Otto integrates three perceptual modalities to achieve comprehensive scenario understanding:

### Voice Interaction
- Context memory: Maintains coherence in multi-turn dialogues and links previous concepts
- Follow-up guidance: Automatically clarifies ambiguous answers to dig deep into underlying needs
- Multi-language support: Cross-language teams communicate in their native languages, and the system organizes uniformly
- Emotion perception: Identifies hesitation and emphasis to capture implied meanings

### Screen Sharing
- Operation sequence: Recognizes system switches and execution actions
- Interface elements: Captures interactive components like form fields and buttons
- Data flow: Tracks information acquisition and transfer paths
- Exception handling: Records error responses and waiting states

### Process Mapping
Automatically generates structured documents: flowcharts, role matrices, data dictionaries, and pain point annotations.

## Technical Architecture Analysis

### Multimodal Perception Layer
- Automatic Speech Recognition (ASR): Supports accent adaptation and domain terminology
- Natural Language Understanding (NLU): Extracts entities, relationships, and intents to build semantic graphs
- Computer Vision (CV): Recognizes screen UI elements and text
- Temporal modeling: Understands operation sequences and identifies loops and conditional branches

### Knowledge Representation and Reasoning
- Process ontology: Defines core BPMN concepts (activities, gateways, etc.)
- Constraint rules: Records business rules and compliance requirements
- Confidence scoring: Prompts manual confirmation for low-confidence content

### Automation Solution Generation
- Technical selection recommendations: RPA, API integration, low-code, etc.
- Workload estimation: Predicts cycles based on historical data
- ROI analysis: Quantifies expected benefits
- Risk list: Identifies technical difficulties, dependency risks, etc.

## Application Scenarios and Value

### Scenario 1: AS-IS Analysis Before New System Launch
Replaces traditional consulting firms, completes multi-department interviews within days, generates process documents, and shortens project cycles.

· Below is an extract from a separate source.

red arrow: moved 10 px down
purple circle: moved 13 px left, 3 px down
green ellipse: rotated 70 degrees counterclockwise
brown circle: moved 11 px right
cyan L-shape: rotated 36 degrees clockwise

### Scenario 2: Rapid Evaluation of RPA Projects
Remotely connects to the customer environment, quickly identifies automation opportunities, generates proposals, and reduces costs by over 80%.

### Scenario 3: Knowledge Inheritance and Training
Records the experience of senior employees, converts it into training materials for new employees, and mitigates knowledge loss.

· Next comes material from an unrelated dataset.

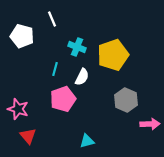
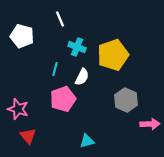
white line: moved 8 px right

### Scenario 4: Continuous Process Optimization
Acts as a "resident consultant", regularly interviews to track process changes, and discovers optimization opportunities.

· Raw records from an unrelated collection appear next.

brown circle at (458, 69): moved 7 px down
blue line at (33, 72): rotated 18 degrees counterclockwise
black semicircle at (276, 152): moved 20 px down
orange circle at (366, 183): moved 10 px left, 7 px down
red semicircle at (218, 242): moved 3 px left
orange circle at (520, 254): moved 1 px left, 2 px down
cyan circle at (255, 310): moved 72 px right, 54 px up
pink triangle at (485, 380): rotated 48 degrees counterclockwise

## Privacy and Security Considerations

- Minimal collection principle: Only captures process-related interfaces and blurs sensitive information
- Real-time authorization: Each screen sharing requires explicit user consent and can be interrupted at any time
- Data localization: Original recordings and screenshots are processed locally and not uploaded to the cloud
- Audit logs: Fully records collection scope and processing steps to meet compliance audits.

## Comparison with Traditional Tools

| Dimension | Traditional Interview + Documentation | Otto AI Agent |
|------|-------------|-------------|
| Time Cost | Weeks | Days |
| Accuracy | Depends on interviewer's experience | AI standardized processing |
| Tacit Knowledge Capture | Difficult | Achieved via screen sharing |
| Scalability | Limited by manpower | Can handle multiple projects in parallel |
| Cost | High (consulting fees) | Low (software license) |

## Future Outlook

Otto represents the deep application trend of AI in the enterprise service field. Future versions may implement:
- Real-time collaboration: Multiple people participate in interviews, and AI coordinates discussions to integrate opinions
- Simulation verification: Automatically generates test cases to verify the accuracy of process understanding
- Automatic implementation: Deeply integrates with RPA tools to automate the entire process from requirements to deployment

Otto provides enterprises with a low-threshold, high-efficiency requirement discovery solution to accelerate digital transformation.